» Activity: Give the lines again word for word, beginning with the one containing "Цена: 319.37 ₽" and ending with the last line of the material below.

[Recorded data Boundary: Start]

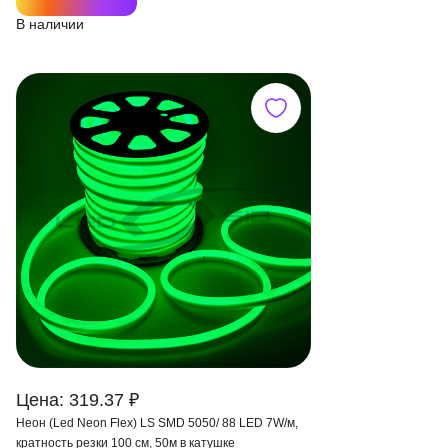
В наличии
Цена: 319.37 ₽
Неон (Led Neon Flex) LS SMD 5050/ 88 LED 7W/м,
кратность резки 100 см, 50м в катушке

[Recorded data Boundary: End]

» Response below:
Цена: 319.37 ₽
Неон (Led Neon Flex) LS SMD 5050/ 88 LED 7W/м,
кратность резки 100 см, 50м в катушке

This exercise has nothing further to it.